Writer: J. Michael Straczynski
Artist: Shane Davis
Published: DC, 2010; $19.99 (HC), $12.99 (TPB)
From the moment it was first announced, and nearly every time I’ve heard mention of Superman: Earth One since, one word has come to mind: “baggage.”
Because that’s what almost every person who talks about this book seems to bring to the table, right? Baggage. Most of the comments I read online about this book before its release had to do with whether or not J. Michael Straczynski should even be writing Earth One in the first place (rather than the main Superman series), whether or not the world really “needed” another version of Superman’s origin, and whether or not original graphic novels are a thing of the past or a bold new approach in our current “Golden Age of Reprints.” For whatever reason, a number of people believed they had some kind of stake in this book, and they shouted it from the proverbial rooftops.
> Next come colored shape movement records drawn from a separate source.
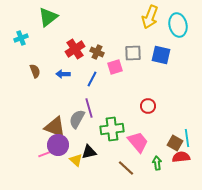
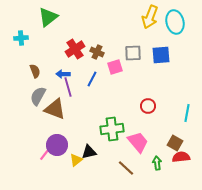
cyan ellipse: moved 3 px left, 3 px up
cyan cross: rotated 16 degrees clockwise
blue square: rotated 18 degrees counterclockwise
purple line: moved 21 px left, 21 px up
gray semicircle: moved 39 px left, 23 px up
brown triangle: moved 18 px up
cyan line: moved 25 px up; rotated 18 degrees clockwise
purple circle: moved 1 px left
pink line: rotated 32 degrees counterclockwise
yellow triangle: rotated 40 degrees clockwise
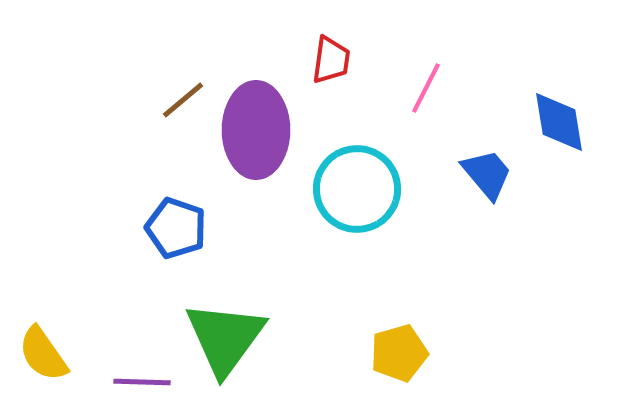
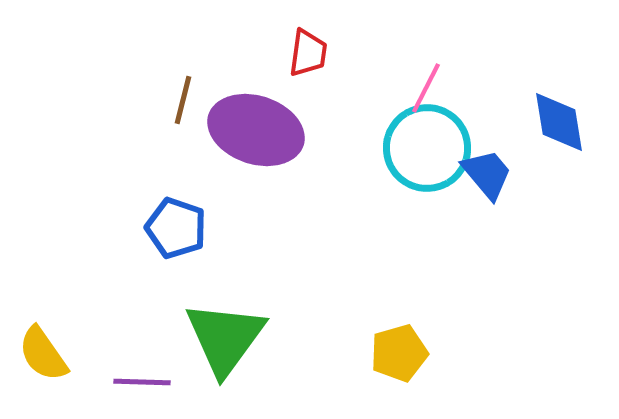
red trapezoid: moved 23 px left, 7 px up
brown line: rotated 36 degrees counterclockwise
purple ellipse: rotated 72 degrees counterclockwise
cyan circle: moved 70 px right, 41 px up
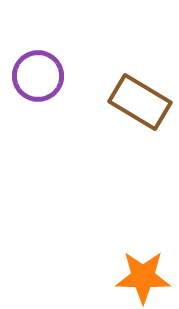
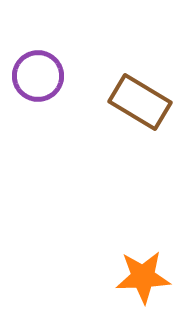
orange star: rotated 4 degrees counterclockwise
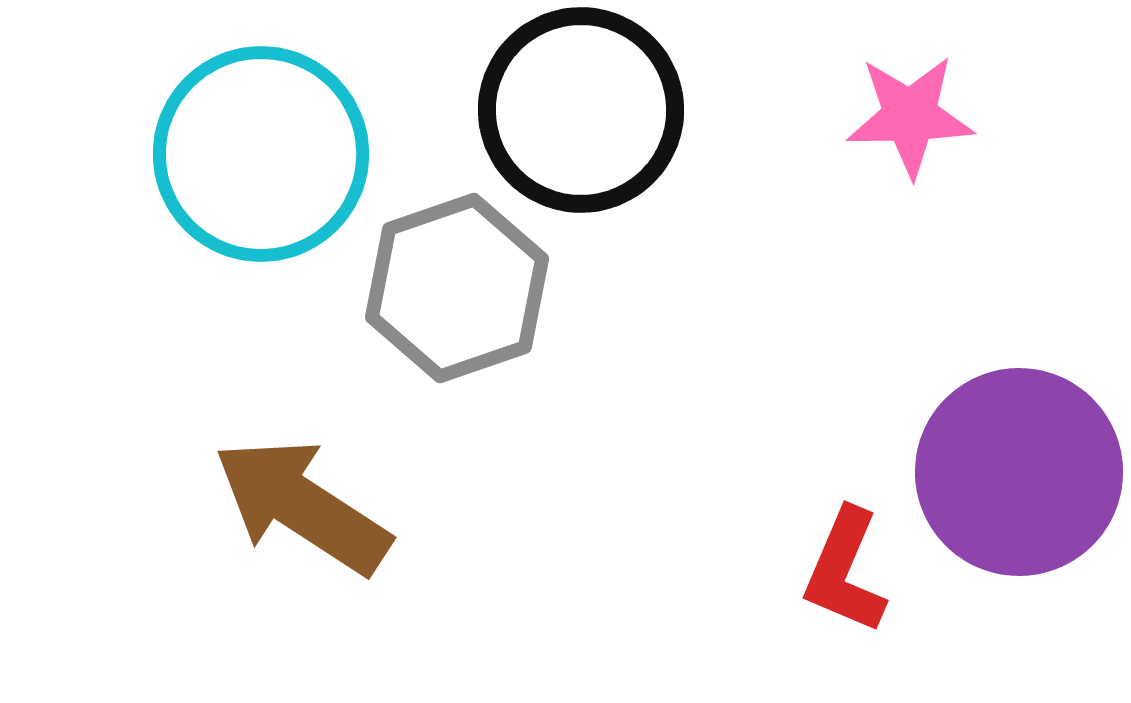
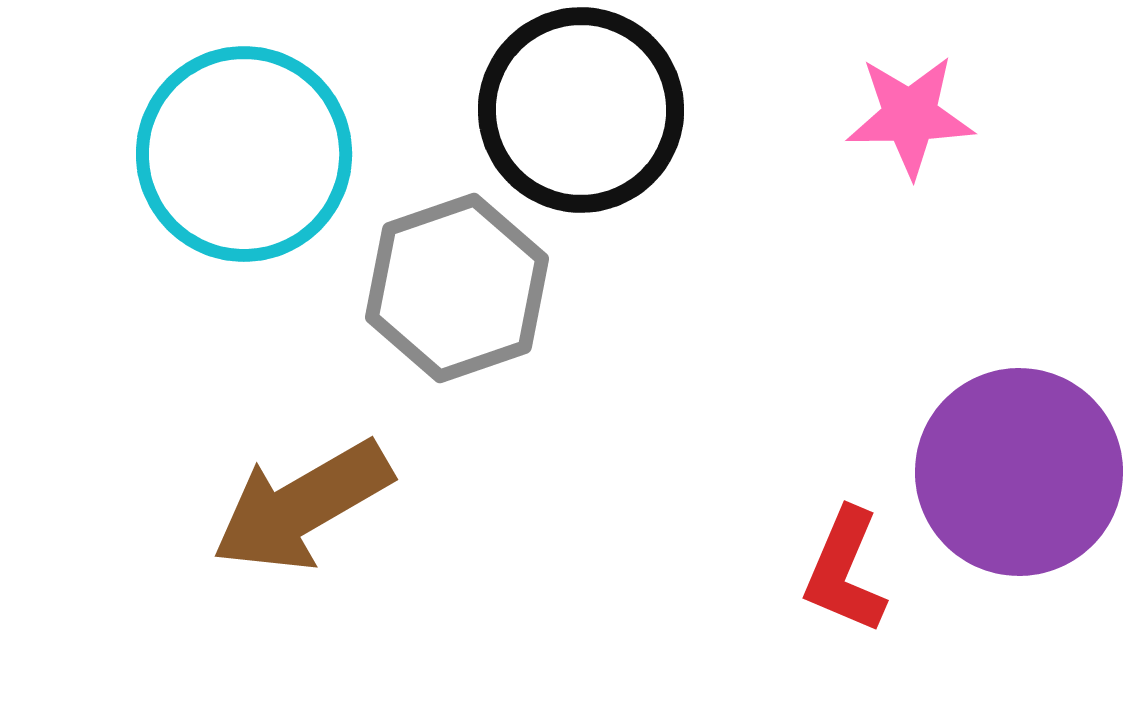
cyan circle: moved 17 px left
brown arrow: rotated 63 degrees counterclockwise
Personally, I think most of the debates that have constellated around this title are downright silly. That anyone should feel entitled to having Straczynski write this or that Superman comic rather than the one he actually wants to write is ridiculous, as is the argument that stories taking place outside of standard continuity are “unnecessary.” If anything, between books like All-Star Superman and Superman: Red Son, Superman is actually the poster child for characters with relevant and worthwhile alternate-universe stories. But these are arguments that were settled, at least by rational comic book readers, long before this particular book was even conceived of. Call me crazy, but I read comics for personal enjoyment, rather than with a cynical eye for the latest way comics and their creators have supposedly screwed me over.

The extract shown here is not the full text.